Assignment: Show each line of the records below where the word "торговли" occurs.
#### Supplied records ####
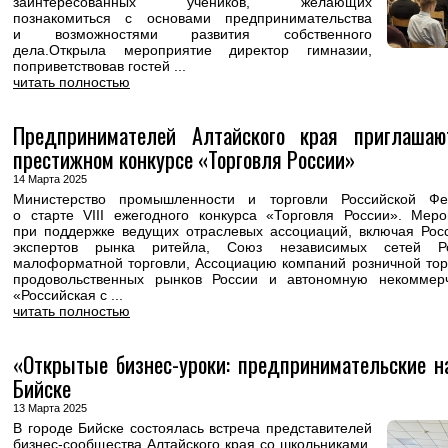
заинтересованных учеников, желающих
познакомиться с основами предпринимательства
и возможностями развития собственного
дела.Открыла мероприятие директор гимназии,
поприветствовав гостей ...
читать полностью
Предпринимателей Алтайского края приглаша
престижном конкурсе «Торговля России»
14 Марта 2025
Министерство промышленности и торговли Российской Фе
о старте VIII ежегодного конкурса «Торговля России». Мер
при поддержке ведущих отраслевых ассоциаций, включая Рос
экспертов рынка ритейла, Союз независимых сетей Ро
малоформатной торговли, Ассоциацию компаний розничной тор
продовольственных рынков России и автономную некоммер
«Российская с ...
читать полностью
«Открытые бизнес-уроки: предпринимательские н
Бийске
13 Марта 2025
В городе Бийске состоялась встреча представителей
бизнес-сообщества Алтайского края со школьниками,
####
Final answer:
Министерство промышленности и торговли Российской Фе
малоформатной торговли, Ассоциацию компаний розничной тор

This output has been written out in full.